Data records
++++++++++++++++++++

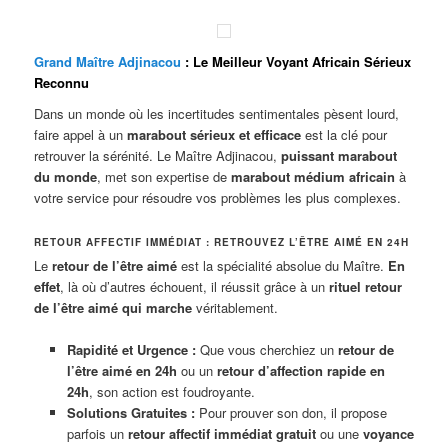
Grand Maître Adjinacou
: Le Meilleur Voyant Africain Sérieux
Reconnu
Dans un monde où les incertitudes sentimentales pèsent lourd,
faire appel à un
marabout sérieux et efficace
est la clé pour
retrouver la sérénité. Le Maître Adjinacou,
puissant marabout
du monde
, met son expertise de
marabout médium africain
à
votre service pour résoudre vos problèmes les plus complexes.
RETOUR AFFECTIF IMMÉDIAT : RETROUVEZ L’ÊTRE AIMÉ EN 24H
Le
retour de l’être aimé
est la spécialité absolue du Maître.
En
effet
, là où d’autres échouent, il réussit grâce à un
rituel retour
de l’être aimé qui marche
véritablement.
Rapidité et Urgence :
Que vous cherchiez un
retour de
l’être aimé en 24h
ou un
retour d’affection rapide en
24h
, son action est foudroyante.
Solutions Gratuites :
Pour prouver son don, il propose
parfois un
retour affectif immédiat gratuit
ou une
voyance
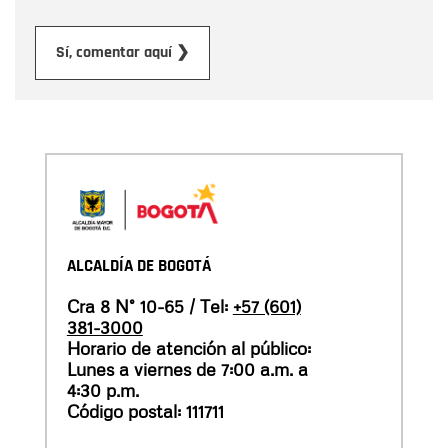
Enviar
Sí, comentar aquí ❯
ALCALDÍA DE BOGOTÁ
Cra 8 N° 10-65 / Tel:
+57 (601)
381-3000
Horario de atención al público:
Lunes a viernes de 7:00 a.m. a
4:30 p.m.
Código postal: 111711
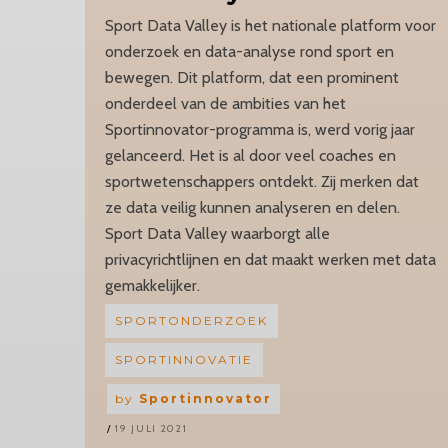
Sport Data Valley is het nationale platform voor
onderzoek en data-analyse rond sport en
bewegen. Dit platform, dat een prominent
onderdeel van de ambities van het
Sportinnovator-programma is, werd vorig jaar
gelanceerd. Het is al door veel coaches en
sportwetenschappers ontdekt. Zij merken dat
ze data veilig kunnen analyseren en delen.
Sport Data Valley waarborgt alle
privacyrichtlijnen en dat maakt werken met data
gemakkelijker.
SPORTONDERZOEK
SPORTINNOVATIE
by
Sportinnovator
19 JULI 2021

++++++++++++++++++++

== Work instructions ==
Leaving out every picture, repeat the records above exactly as they stand.

== Written reply ==
Grand Maître Adjinacou
: Le Meilleur Voyant Africain Sérieux
Reconnu
Dans un monde où les incertitudes sentimentales pèsent lourd,
faire appel à un
marabout sérieux et efficace
est la clé pour
retrouver la sérénité. Le Maître Adjinacou,
puissant marabout
du monde
, met son expertise de
marabout médium africain
à
votre service pour résoudre vos problèmes les plus complexes.
RETOUR AFFECTIF IMMÉDIAT : RETROUVEZ L’ÊTRE AIMÉ EN 24H
Le
retour de l’être aimé
est la spécialité absolue du Maître.
En
effet
, là où d’autres échouent, il réussit grâce à un
rituel retour
de l’être aimé qui marche
véritablement.
Rapidité et Urgence :
Que vous cherchiez un
retour de
l’être aimé en 24h
ou un
retour d’affection rapide en
24h
, son action est foudroyante.
Solutions Gratuites :
Pour prouver son don, il propose
parfois un
retour affectif immédiat gratuit
ou une
voyance
Enviar
Sí, comentar aquí ❯
ALCALDÍA DE BOGOTÁ
Cra 8 N° 10-65 / Tel:
+57 (601)
381-3000
Horario de atención al público:
Lunes a viernes de 7:00 a.m. a
4:30 p.m.
Código postal: 111711
Sport Data Valley is het nationale platform voor
onderzoek en data-analyse rond sport en
bewegen. Dit platform, dat een prominent
onderdeel van de ambities van het
Sportinnovator-programma is, werd vorig jaar
gelanceerd. Het is al door veel coaches en
sportwetenschappers ontdekt. Zij merken dat
ze data veilig kunnen analyseren en delen.
Sport Data Valley waarborgt alle
privacyrichtlijnen en dat maakt werken met data
gemakkelijker.
SPORTONDERZOEK
SPORTINNOVATIE
by
Sportinnovator
19 JULI 2021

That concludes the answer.